Marking the 21st anniversary of Gmail, Google is preparing to roll out an end-to-end encryption standard for its email service in hopes of democratising encryption and leaving old standards in the dust
Google is this week unveiling an enhanced client-side encryption (CSE) standard across its widely-used Gmail service – which marks its 21st birthday on 1 April – that it hopes may render the long-in-the-tooth Secure/Multipurpose Internet Mail Extensions (S/MIME) standard for end-to-end encrypted email (E2EE) obsolete once and for all.
S/MIME is used for public-key encryption and signing of MIME data and was originally developed by RSA many years ago. Today, although S/MIME functionality is widely used, it is not always enabled by default for most email services and it only works when both sending and receiving parties meet the standard.
This is because both IT teams need to acquire and manage the needed certificates and deploy them to each user, added to which users then have to figure out whether they and the recipient have S/MIME set up and then exchange certificates before they can exchange encrypted emails.

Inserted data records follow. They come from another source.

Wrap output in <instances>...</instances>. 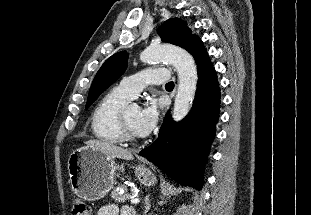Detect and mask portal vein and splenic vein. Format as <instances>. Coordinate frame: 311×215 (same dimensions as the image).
<instances>
[{"mask_svg": "<svg viewBox=\"0 0 311 215\" xmlns=\"http://www.w3.org/2000/svg\"><path fill=\"white\" fill-rule=\"evenodd\" d=\"M130 199L131 204H138L140 202L139 199L135 197H131Z\"/></svg>", "mask_w": 311, "mask_h": 215, "instance_id": "18ae733b", "label": "portal vein and splenic vein"}]
</instances>
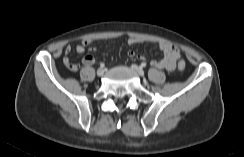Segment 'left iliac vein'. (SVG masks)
Here are the masks:
<instances>
[{"instance_id": "left-iliac-vein-1", "label": "left iliac vein", "mask_w": 244, "mask_h": 157, "mask_svg": "<svg viewBox=\"0 0 244 157\" xmlns=\"http://www.w3.org/2000/svg\"><path fill=\"white\" fill-rule=\"evenodd\" d=\"M131 68H132V70H133L135 73H137L138 75H140V76H143V75H144V71H143V69L140 68V67H138L137 65L133 64V65L131 66Z\"/></svg>"}]
</instances>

And while alternatives such as built-in features from email providers or point solutions exist, they suffer from similar drawbacks.

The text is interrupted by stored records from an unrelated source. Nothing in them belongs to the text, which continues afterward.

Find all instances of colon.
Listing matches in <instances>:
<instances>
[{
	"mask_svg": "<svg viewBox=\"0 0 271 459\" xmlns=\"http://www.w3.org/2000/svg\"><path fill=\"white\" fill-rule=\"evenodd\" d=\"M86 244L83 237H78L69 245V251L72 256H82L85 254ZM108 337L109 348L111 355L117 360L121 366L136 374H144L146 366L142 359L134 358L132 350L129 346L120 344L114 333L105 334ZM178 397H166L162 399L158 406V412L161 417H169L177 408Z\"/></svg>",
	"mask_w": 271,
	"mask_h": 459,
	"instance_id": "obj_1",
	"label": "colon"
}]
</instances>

To Google’s mind, this limits the use of E2EE to organisations that have significant IT resources to call on and strong use cases for sending encrypted mail, and even then they can frequently only do so using workarounds that create fragmented, limited and sub-optimal experiences for everyone involved.
“When you talk to any IT admins, they’ll tell you a few things about encryption,” said Neil Kumaran, group product manager for Gmail security at Google. “First, they will probably tell you that for some subset of their data, they need to be fully encrypted in some way – usually because of regulatory obligation and maybe because of contractual obligation.